» Exercise inputs:
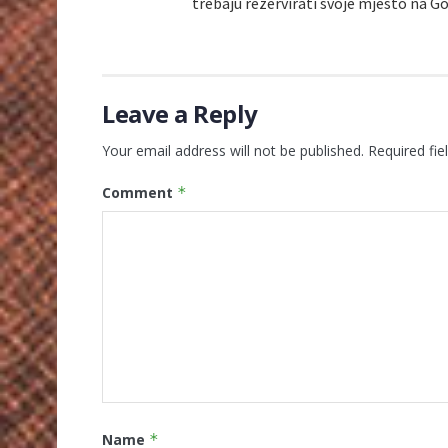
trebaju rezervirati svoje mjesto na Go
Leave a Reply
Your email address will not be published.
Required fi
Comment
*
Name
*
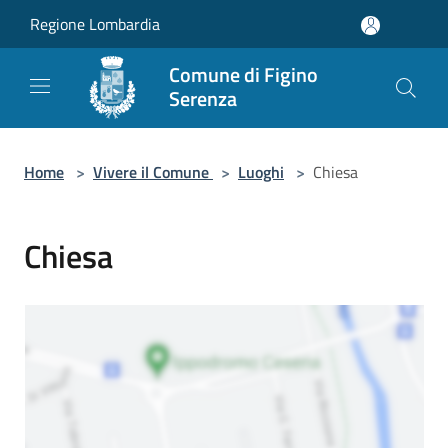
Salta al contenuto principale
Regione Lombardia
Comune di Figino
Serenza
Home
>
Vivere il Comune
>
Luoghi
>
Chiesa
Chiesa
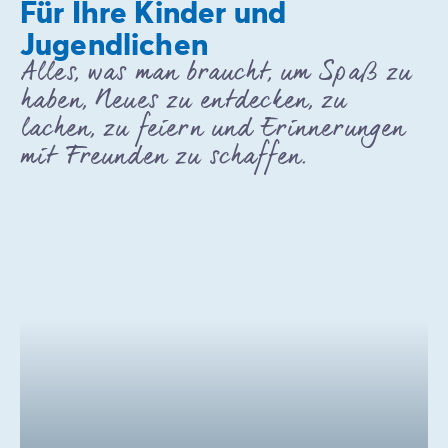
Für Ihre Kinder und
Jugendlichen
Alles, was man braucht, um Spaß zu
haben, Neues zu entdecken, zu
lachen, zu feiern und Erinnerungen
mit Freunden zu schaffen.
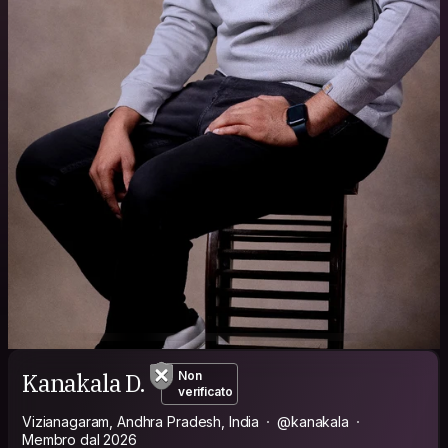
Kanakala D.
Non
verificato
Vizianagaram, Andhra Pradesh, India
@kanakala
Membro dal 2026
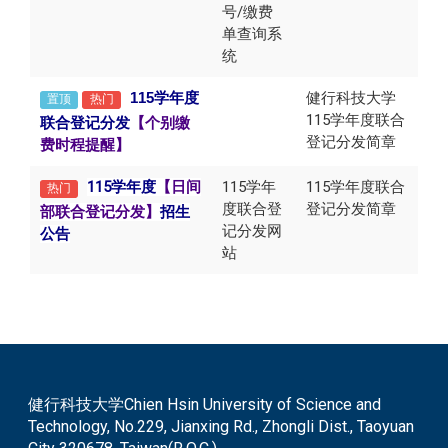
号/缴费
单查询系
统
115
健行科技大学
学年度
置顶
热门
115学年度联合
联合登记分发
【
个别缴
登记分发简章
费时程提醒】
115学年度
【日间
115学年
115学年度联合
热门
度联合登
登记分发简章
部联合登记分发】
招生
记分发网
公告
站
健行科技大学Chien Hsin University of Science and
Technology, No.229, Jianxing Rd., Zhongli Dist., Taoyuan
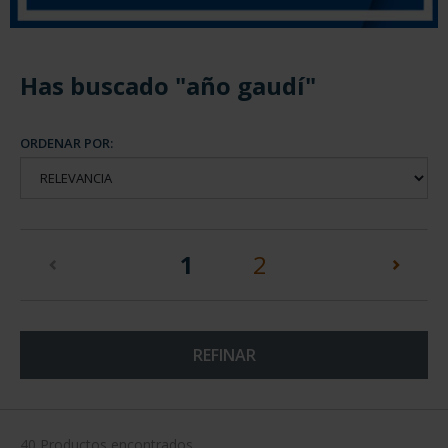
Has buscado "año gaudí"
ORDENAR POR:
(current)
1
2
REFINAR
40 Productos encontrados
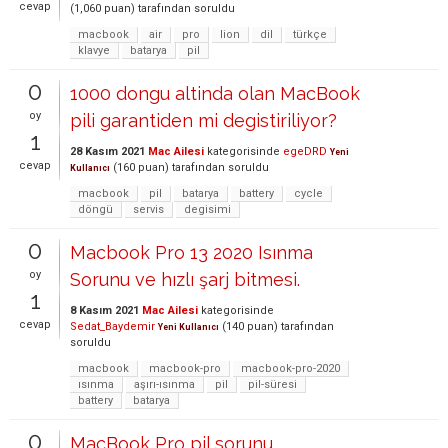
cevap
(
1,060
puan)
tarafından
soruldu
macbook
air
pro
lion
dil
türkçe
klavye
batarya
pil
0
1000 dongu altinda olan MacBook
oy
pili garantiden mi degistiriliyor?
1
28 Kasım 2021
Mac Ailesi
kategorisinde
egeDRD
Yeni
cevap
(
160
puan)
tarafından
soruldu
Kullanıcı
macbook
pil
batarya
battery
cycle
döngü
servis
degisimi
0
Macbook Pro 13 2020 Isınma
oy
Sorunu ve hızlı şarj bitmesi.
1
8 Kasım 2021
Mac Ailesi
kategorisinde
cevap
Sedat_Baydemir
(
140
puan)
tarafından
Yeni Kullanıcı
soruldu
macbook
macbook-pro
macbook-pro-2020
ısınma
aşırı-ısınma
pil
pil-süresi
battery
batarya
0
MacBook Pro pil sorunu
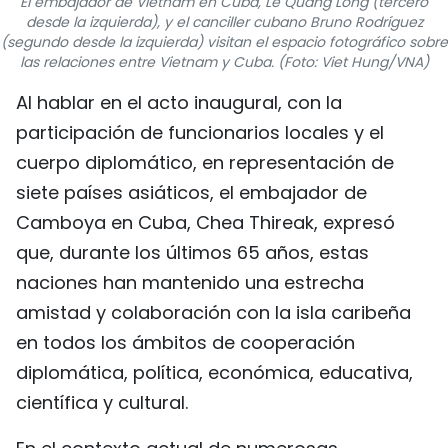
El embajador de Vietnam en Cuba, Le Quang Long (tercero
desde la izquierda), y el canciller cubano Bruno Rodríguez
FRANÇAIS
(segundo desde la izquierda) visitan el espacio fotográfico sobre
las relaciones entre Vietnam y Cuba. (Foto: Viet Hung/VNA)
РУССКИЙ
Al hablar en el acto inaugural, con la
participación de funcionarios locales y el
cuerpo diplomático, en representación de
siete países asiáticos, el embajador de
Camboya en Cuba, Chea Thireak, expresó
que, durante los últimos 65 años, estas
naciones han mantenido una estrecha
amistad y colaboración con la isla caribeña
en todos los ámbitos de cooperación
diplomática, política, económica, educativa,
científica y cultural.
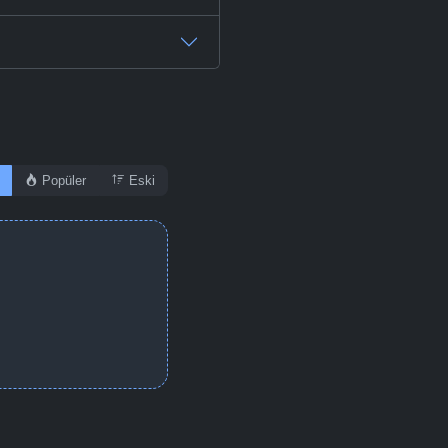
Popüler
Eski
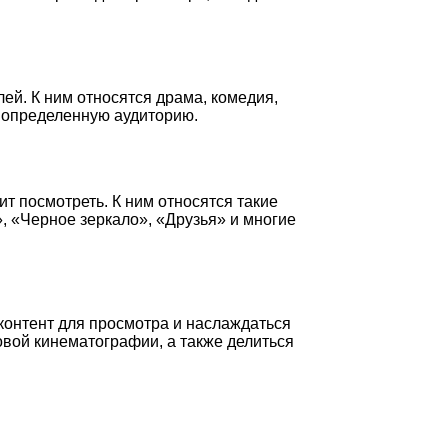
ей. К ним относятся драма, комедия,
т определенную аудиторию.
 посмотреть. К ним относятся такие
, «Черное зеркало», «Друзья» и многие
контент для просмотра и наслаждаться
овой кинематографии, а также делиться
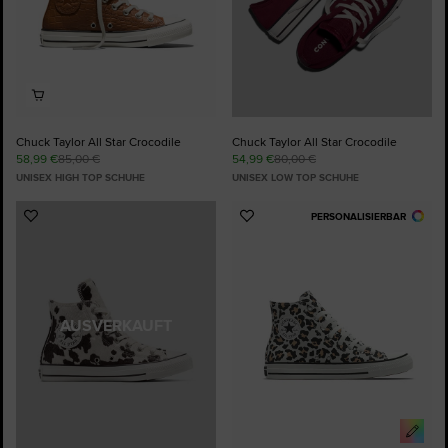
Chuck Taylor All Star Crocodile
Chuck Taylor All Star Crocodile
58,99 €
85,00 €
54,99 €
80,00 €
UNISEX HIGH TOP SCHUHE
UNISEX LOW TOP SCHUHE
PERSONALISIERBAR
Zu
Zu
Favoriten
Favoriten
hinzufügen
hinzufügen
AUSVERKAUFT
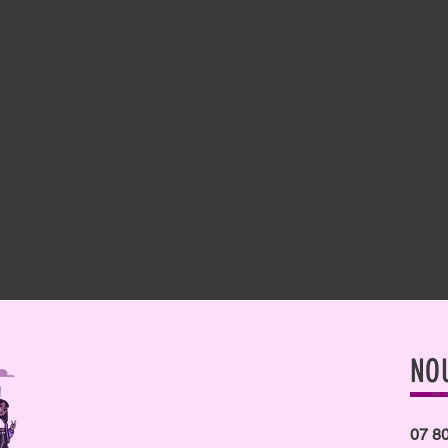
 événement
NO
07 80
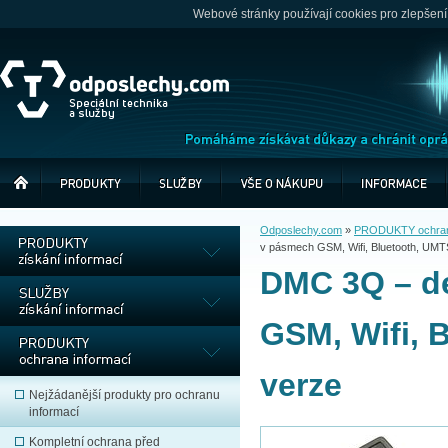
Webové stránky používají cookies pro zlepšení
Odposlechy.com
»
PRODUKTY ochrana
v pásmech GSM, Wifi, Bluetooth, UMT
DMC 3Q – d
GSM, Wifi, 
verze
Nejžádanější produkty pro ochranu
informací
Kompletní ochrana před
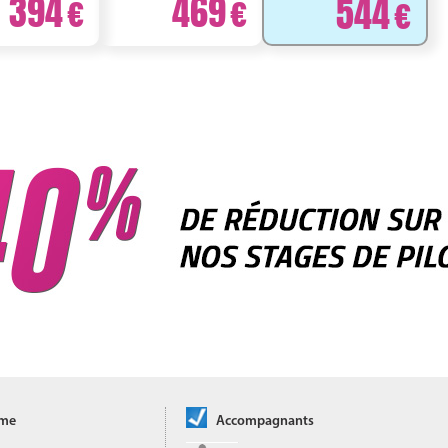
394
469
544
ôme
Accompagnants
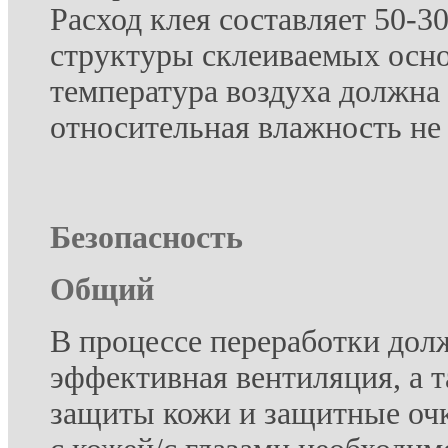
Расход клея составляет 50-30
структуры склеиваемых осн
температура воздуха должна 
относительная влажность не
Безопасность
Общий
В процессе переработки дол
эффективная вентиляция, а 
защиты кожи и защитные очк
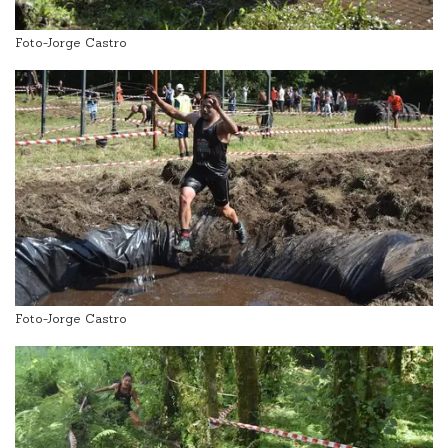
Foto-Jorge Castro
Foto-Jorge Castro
==
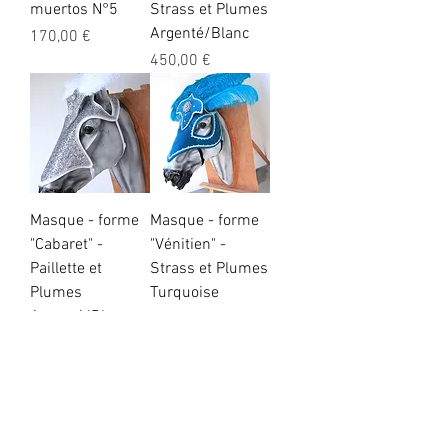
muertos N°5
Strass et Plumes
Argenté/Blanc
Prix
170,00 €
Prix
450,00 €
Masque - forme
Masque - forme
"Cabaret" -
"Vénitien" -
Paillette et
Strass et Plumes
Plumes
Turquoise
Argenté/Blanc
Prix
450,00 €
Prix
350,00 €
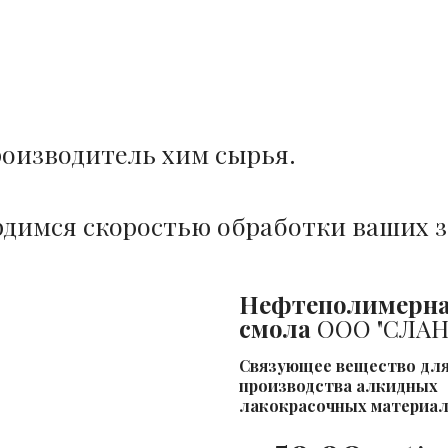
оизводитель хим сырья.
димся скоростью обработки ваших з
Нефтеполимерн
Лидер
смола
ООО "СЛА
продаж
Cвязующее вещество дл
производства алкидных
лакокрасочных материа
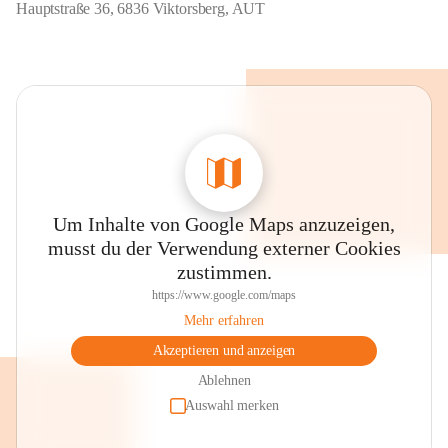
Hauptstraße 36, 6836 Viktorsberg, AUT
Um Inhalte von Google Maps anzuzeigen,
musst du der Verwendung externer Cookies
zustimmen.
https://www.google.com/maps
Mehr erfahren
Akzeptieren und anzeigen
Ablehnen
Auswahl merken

» What is required: Among the entries above, find the line with "https://www.google.com/maps" and the line with "Auswahl merken"; give again exactly these two lines and all lines between them.

» Output:
https://www.google.com/maps
Mehr erfahren
Akzeptieren und anzeigen
Ablehnen
Auswahl merken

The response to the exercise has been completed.